District Judge for Oklahoma's 11th district
- In office October 10, 1916 – 1919
- Preceded by: A. H. Huston
- Succeeded by: Arthur R. Swank

Member of the Oklahoma Territorial Council from the 2nd district
- In office 1902 – November 16, 1907
- Preceded by: James Wilkin
- Succeeded by: Position abolished

Personal details
- Born: December 2, 1870 Hot Springs, North Carolina, U.S
- Died: February 24, 1927 (aged 56) Stillwater, Oklahoma, U.S.

= John P. Hickam =

American judge and politician (1870–1927)

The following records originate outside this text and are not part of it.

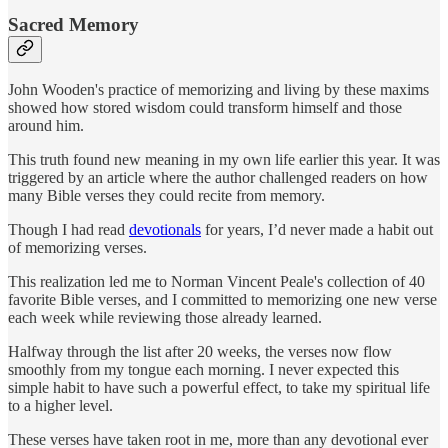
Sacred Memory
John Wooden's practice of memorizing and living by these maxims
showed how stored wisdom could transform himself and those
around him.
This truth found new meaning in my own life earlier this year. It was
triggered by an article where the author challenged readers on how
many Bible verses they could recite from memory.
Though I had read
devotionals
for years, I’d never made a habit out
of memorizing verses.
This realization led me to Norman Vincent Peale's collection of 40
favorite Bible verses, and I committed to memorizing one new verse
each week while reviewing those already learned.
Halfway through the list after 20 weeks, the verses now flow
smoothly from my tongue each morning. I never expected this
simple habit to have such a powerful effect, to take my spiritual life
to a higher level.
These verses have taken root in me, more than any devotional ever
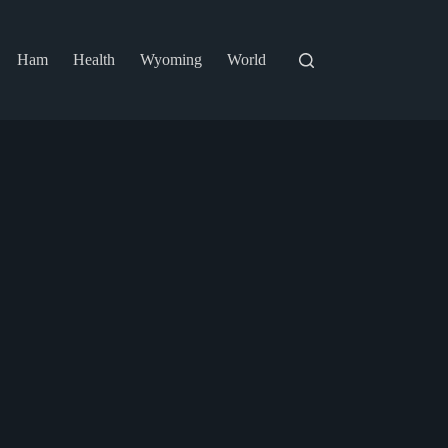
Ham
Health
Wyoming
World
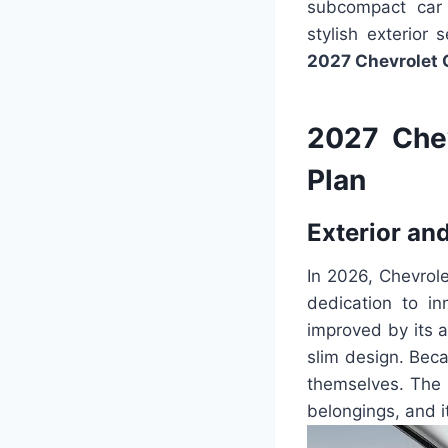
subcompact car 
stylish exterior
2027 Chevrolet 
2027 Che
Plan
Exterior and
In 2026, Chevrol
dedication to i
improved by its a
slim design. Bec
themselves. The 
belongings, and 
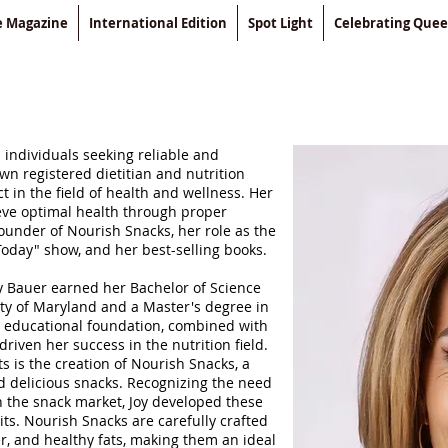
le Magazine
International Edition
Spot Light
Celebrating Que
 individuals seeking reliable and
own registered dietitian and nutrition
t in the field of health and wellness. Her
eve optimal health through proper
founder of Nourish Snacks, her role as the
Today" show, and her best-selling books.
y Bauer earned her Bachelor of Science
ity of Maryland and a Master's degree in
r educational foundation, combined with
riven her success in the nutrition field.
 is the creation of Nourish Snacks, a
nd delicious snacks. Recognizing the need
n the snack market, Joy developed these
ts. Nourish Snacks are carefully crafted
er, and healthy fats, making them an ideal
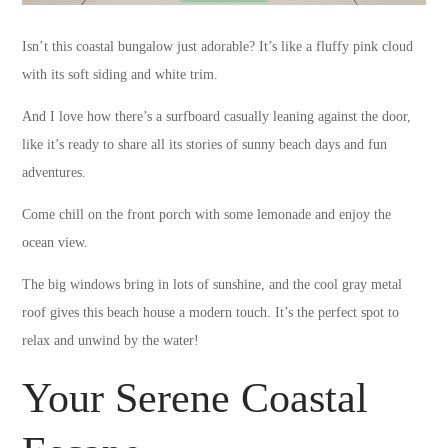
Isn’t this coastal bungalow just adorable? It’s like a fluffy pink cloud
with its soft siding and white trim.
And I love how there’s a surfboard casually leaning against the door,
like it’s ready to share all its stories of sunny beach days and fun
adventures.
Come chill on the front porch with some lemonade and enjoy the
ocean view.
The big windows bring in lots of sunshine, and the cool gray metal
roof gives this beach house a modern touch. It’s the perfect spot to
relax and unwind by the water!
Your Serene Coastal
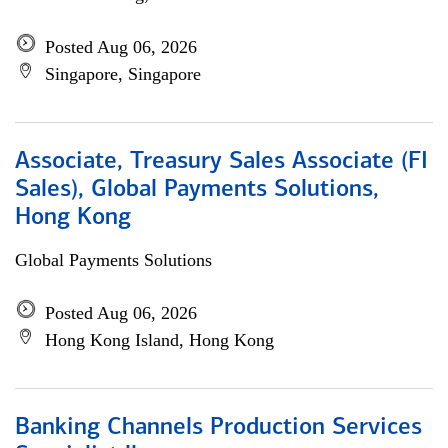
Posted Aug 06, 2026
Singapore, Singapore
Associate, Treasury Sales Associate (FI
Sales), Global Payments Solutions,
Hong Kong
Global Payments Solutions
Posted Aug 06, 2026
Hong Kong Island, Hong Kong
Banking Channels Production Services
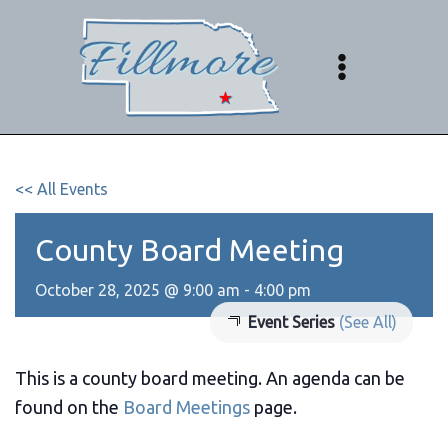
Skip
to
content
<< All Events
County Board Meeting
October 28, 2025 @ 9:00 am
-
4:00 pm
Event Series
(See All)
This is a county board meeting. An agenda can be
found on the
Board Meetings
page.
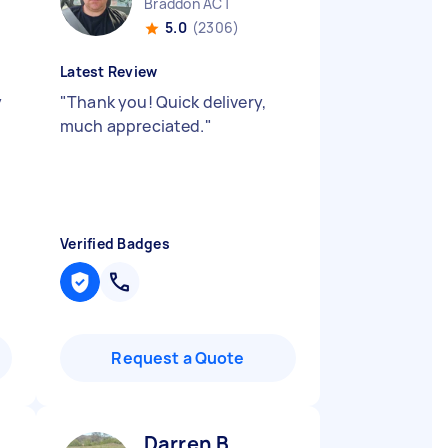
Braddon ACT
5.0
(2306)
Latest Review
y
"
Thank you! Quick delivery,
much appreciated.
"
Verified Badges
Request a Quote
Darren B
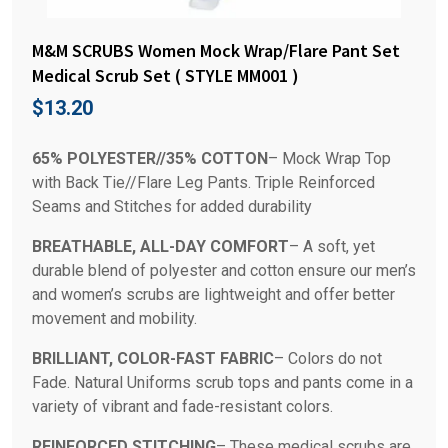
M&M SCRUBS Women Mock Wrap/Flare Pant Set
Medical Scrub Set ( STYLE MM001 )
$
13.20
65% POLYESTER//35% COTTON
– Mock Wrap Top
with Back Tie//Flare Leg Pants. Triple Reinforced
Seams and Stitches for added durability
BREATHABLE, ALL-DAY COMFORT
– A soft, yet
durable blend of polyester and cotton ensure our men’s
and women’s scrubs are lightweight and offer better
movement and mobility.
BRILLIANT, COLOR-FAST FABRIC
– Colors do not
Fade. Natural Uniforms scrub tops and pants come in a
variety of vibrant and fade-resistant colors.
REINFORCED STITCHING
– These medical scrubs are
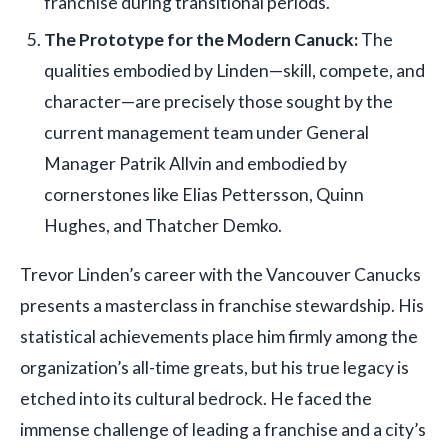
franchise during transitional periods.
The Prototype for the Modern Canuck:
The
qualities embodied by Linden—skill, compete, and
character—are precisely those sought by the
current management team under General
Manager Patrik Allvin and embodied by
cornerstones like Elias Pettersson, Quinn
Hughes, and Thatcher Demko.
Trevor Linden’s career with the Vancouver Canucks
presents a masterclass in franchise stewardship. His
statistical achievements place him firmly among the
organization’s all-time greats, but his true legacy is
etched into its cultural bedrock. He faced the
immense challenge of leading a franchise and a city’s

John P. Hickam (December 2, 1870February 24, 1927) was an American politician who served in the Oklahoma Territorial Legislature from 1902 until statehood.

==Biography==
John P. Hickam was born in Hot Springs, North Carolina, to Robert H. Hickam and Jane Clemmons on December 2, 1870. He attended college in Tennessee and read the law to be admitted to the Tennessee bar in 1896. He moved to Perkins in Oklahoma Territory in 1897 where he owned the pro-single statehood Perkins Journal. In 1902 and 1904 he was elected to the Oklahoma Territorial Legislature. He opened a law practice in 1911 and unsuccessfully ran for Governor of Oklahoma in 1914 as the Progressive Party's nominee. He served as Payne and Logan County judge from 1916 to 1919. He died in Stillwater, Oklahoma on February 24, 1927.